Gelet op het voorgaande vergt de beoogde dakopbouw een wijziging van de splitsingsakte, waarmee, zoals in artikel 58 van de splitsingsakte en artikel 5:139 BW is bepaald, alle eigenaren moeten instemmen (of met tenminste vier/vijfde van het aantal stemmen in combinatie met medewerking van het bestuur). Aan de kantonrechter kan vervolgens bij weigering op grond van artikel 5:140 BW om een vervangende machtiging worden verzocht indien en zodra tenminste de helft van het totaal van de in de akte van splitsing opgenomen stemmen voorstander van die wijziging is. Een dergelijk verzoek is hier echter niet aan de orde: [eiser] heeft op de vergadering geen voorstel tot wijziging van de splitsingsakte voorgelegd, maar een bouwtekening en de benodigde vergunningen overgelegd met het verzoek om toestemming van de vergadering. De verzochte machtiging ex artikel 5:121 BW ziet niet op een situatie als de onderhavige waarin strijd met de akte van splitsing zou ontstaan en een wijziging daarvan nodig is, en biedt [eiser] derhalve geen soelaas.
5.6.
De conclusie is dat, hoewel het onbevredigend is dat Nagron zonder opgave van redenen weigert mee te werken aan het verzoek van [eiser], hij een andere weg zal moeten bewandelen dan hij nu heeft gedaan.

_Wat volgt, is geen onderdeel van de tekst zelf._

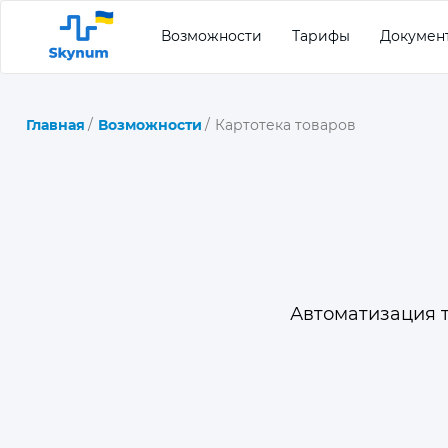
Возможности
Тарифы
Докумен
Главная
Возможности
Картотека товаров
Автоматизация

Het verzoek zal daarom worden afgewezen. De proceskosten komen voor rekening van [eiser] omdat hij in het ongelijk is gesteld. Omdat de VvE en Nagron geen (inhoudelijk) verweer hebben gevoerd, worden de proceskosten bepaald op nihil.

6.De beslissing

De kantonrechter:
6.1.
wijst het verzoek af;
6.2.
veroordeelt [eiser] tot betaling van de proceskosten, die tot en met vandaag voor de VvE en Nagron worden vastgesteld op nihil.
Deze beschikking is gegeven door mr. J.J. Dijk en op bovengenoemde datum in het openbaar uitgesproken in aanwezigheid van de griffier.